In Biblical history, the nation of Israel divided into a nation to the south called Judah and a nation to the north called Israel.  The two peoples did not get along.  In the end, Judah took gold out of the temple in Jerusalem and paid the King of Assyria to destroy the nation and enslave the people of Israel, scattering them across the Arab lands.  The story is found in 2 Kings 16. 

Yet the prophets declared Israel will return.  Here the Jewish nation is selling this promise to the world, yet they do not believe it themselves, for through their own courts they deny the existence of such a people.  They enter through the dung gate to weep at the wailing wall, but not one tear for the blood they shed of historical Israel, the people sold through that very temple.  Nor a tear for the blood of the same people they are shedding today. 

The world - through the United Nations - passed laws for refugees, laws that originated from King Cyrus of Persia in 539 B.C. stating, “unacceptability of the acquisition of territory by force and often concomitant practice of population transfer.”  It was this same law that allowed the Jewish refugees to return home from their exile in Babylon, yet when this same law is cited for the right of the Palestinian refugees it is deemed unjust. 

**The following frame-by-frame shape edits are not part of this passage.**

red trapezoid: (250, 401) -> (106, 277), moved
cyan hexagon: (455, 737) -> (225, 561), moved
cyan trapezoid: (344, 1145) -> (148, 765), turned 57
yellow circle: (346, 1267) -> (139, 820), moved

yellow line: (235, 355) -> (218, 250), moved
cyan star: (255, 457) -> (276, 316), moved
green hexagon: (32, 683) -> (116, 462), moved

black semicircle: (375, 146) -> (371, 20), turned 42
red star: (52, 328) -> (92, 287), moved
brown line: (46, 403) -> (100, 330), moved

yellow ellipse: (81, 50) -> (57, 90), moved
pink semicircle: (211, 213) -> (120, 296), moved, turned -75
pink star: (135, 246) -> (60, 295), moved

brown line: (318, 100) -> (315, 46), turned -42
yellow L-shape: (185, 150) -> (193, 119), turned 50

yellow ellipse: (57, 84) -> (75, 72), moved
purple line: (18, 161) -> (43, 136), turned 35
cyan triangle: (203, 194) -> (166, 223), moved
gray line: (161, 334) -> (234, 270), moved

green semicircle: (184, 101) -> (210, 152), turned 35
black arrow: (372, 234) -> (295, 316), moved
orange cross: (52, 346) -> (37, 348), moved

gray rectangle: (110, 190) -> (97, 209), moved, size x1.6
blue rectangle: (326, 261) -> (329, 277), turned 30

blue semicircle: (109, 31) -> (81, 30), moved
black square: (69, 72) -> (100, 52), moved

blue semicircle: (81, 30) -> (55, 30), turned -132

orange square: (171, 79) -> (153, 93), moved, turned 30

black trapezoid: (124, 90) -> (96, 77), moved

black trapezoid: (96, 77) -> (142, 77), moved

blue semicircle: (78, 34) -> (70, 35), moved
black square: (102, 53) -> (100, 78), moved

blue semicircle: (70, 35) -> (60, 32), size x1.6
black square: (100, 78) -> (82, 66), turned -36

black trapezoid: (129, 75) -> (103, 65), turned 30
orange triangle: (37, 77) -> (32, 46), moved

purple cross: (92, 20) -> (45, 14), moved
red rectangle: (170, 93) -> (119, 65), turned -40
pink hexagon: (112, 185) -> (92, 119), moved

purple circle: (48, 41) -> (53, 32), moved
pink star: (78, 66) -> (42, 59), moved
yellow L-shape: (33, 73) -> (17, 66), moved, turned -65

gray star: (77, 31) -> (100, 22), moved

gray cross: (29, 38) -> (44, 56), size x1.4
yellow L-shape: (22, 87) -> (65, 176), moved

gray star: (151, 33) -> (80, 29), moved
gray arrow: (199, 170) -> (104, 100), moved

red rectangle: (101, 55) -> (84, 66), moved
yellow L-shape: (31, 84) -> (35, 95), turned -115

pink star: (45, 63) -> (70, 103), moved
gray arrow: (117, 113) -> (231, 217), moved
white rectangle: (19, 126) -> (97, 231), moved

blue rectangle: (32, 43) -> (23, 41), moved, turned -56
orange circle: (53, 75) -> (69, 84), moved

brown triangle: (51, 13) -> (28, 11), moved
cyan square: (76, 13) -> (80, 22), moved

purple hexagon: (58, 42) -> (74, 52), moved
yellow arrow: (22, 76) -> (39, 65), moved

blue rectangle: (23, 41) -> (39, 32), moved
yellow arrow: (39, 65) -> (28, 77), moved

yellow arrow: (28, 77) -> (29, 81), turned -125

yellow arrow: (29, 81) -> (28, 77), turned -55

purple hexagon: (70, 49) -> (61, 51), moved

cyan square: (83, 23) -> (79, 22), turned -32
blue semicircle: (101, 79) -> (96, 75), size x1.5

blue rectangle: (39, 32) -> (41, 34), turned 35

I see a nation stained with the blood of their brother.  I see people flooding into the holy sites to find God without pity or remorse for the Palestinian genocide that is being supported through their churches and tithe.  I have a question for the Zionists and the Evangelicals, what will you do if the God of Israel is not the God of the “uniquely Israeli people” of which the court found no proof, but the God of the people who are being murdered and pillaged?